Your first instinct might often be correct, but I bet there are times when there is a better option that looks, on the surface, like it couldn't possibly work out better. As in this example. I'm getting quite a bit better about questioning assumptions I've made from observations, and not making blanket statements like "scans never perform well" and "simpler queries always run faster." If you eliminate the words never and always from your vocabulary, you may find yourself putting more of those assumptions and blanket statements to the test, and ending up much better off.
It is nice that SQL Server understands your sort-by-constant trick to make the union-all order defined.
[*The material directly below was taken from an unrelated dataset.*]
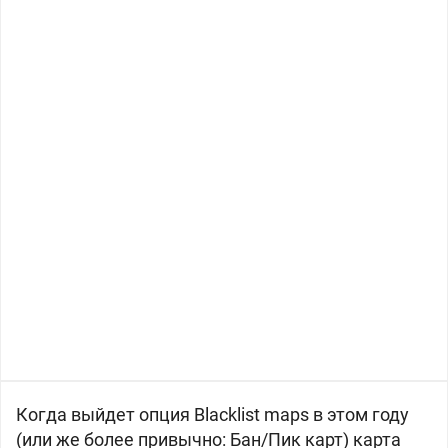
Когда выйдет опция Blacklist maps в этом году
(или же более привычно: Бан/Пик карт) карта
> In not one single case that I could manufacture did the "simpler" ORDER BY query – even with one less clustered index scan – outperform the more complex UNION ALL query.
It is possible, just a bit unlikely. Taking it to the extreme, the worst case for the `UNION ALL` is when the only record that matches is the last one to be tested. In this case, that would be a single record for RoleID = 2:
The `UNION ALL` ends up scanning the table twice, while the `ORDER BY CASE` scans once, with a Top 1 Sort. On my laptop, the data set above runs for ~120ms for `ORDER BY CASE` and ~240ms for the `UNION ALL`.
The `UNION ALL` is still very preferable for non-pathological cases though.
I love this blog. It's basically one of the best blogs out there. Aaron Bertrand is wicked smart for a Canadian. "Solving the problem seems straightforward", Aaron says… umm… I didn't even understand the question. I miss you, buddy!
Sup Hanny! Where are you?
I'm in Providence. I was referencing something on stack overflow because I was helping someone with a problem… I saw some stuff that answered my question but that I had no chance of understanding. It wasn't until I clicked to another page that I thought "did that say Aaron Bertrand, the man responsible for me having a Herman Miller Chair?". Indeed it was and then I after being astonished by your reputation on stack exchange, I used my mad skills to hunt you down. After an exhaustive search, I found you right here in Rhode Island with me. Needless to say, I was extremely excited and a little bit jealous that you talk even more over my head than I remember.